I know this post is about a week too late but I still wanted to talk about that speech. I spent a lot of last week thinking about it and listening to commentary on it. To this point I would not have called myself an Obama supporter, and I am still not quite there, but after that speech, I am definitely a lot closer.
The most refreshing part of that speech was that for once, it was clear, that here is a politician who actually has something to say. For sure, there were tid-bits of bullshit mixed in, but for the most part, it was genuine. It’s come to the point in American politics where you take every speech with a grain of salt. You know most of what they are saying is too vague to possibly mean any sort of commitment to policy or action, and the rest is spineless assessments towards the state of the country, trying not to offend anyone, therefore ignoring everyone.
Obama addressed race in this country in a completely different manner. Instead of referring to the best stereotypes of each race, and simply pointing out their achievements in society, he pointed his finger directly at what they are doing wrong. He used history and personal experience to expose where we stand today. In the end, he argued whites need to appreciate and accept the injustices towards the black race that have occurred throughout history, and blacks need stop using them as a crutch. He took a huge risk in doing this, as most of the country unfortunately won’t understand much of what he said, and several others will spin it as reverse racism or anti-patriotism. This is exactly what was so wonderful about the speech. He disregarded the repercussions that speaking his mind might have, and chose to just be honest.

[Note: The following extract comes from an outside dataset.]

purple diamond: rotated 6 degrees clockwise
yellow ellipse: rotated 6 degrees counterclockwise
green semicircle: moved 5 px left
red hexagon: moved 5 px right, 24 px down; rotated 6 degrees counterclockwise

You rarely get to see great speeches these days. Political junkies are limited to reading those given by politicians 50 to 200 hundred years ago. It is inevitable that pieces of this speech will be taken out of context and turned against him. Hopefully the public will be smart enough to see through these unfortunate attacks. Still, the greatest tragedy that could occur is if this speech is ignored, or forgotten. In the past week it has received a lot of coverage, but how long will that last? Most people probably didn’t hear it in its entirety or take the time to read it online. I strongly suggest that if you have not done so already, find the speech online and read it beginning to end. The media will find something new this week and coverage of the speech will die, but the people themselves can continue to read it, dissect it, and discuss it. The content of the speech was important, but the affect is has on people and policy will be the true test.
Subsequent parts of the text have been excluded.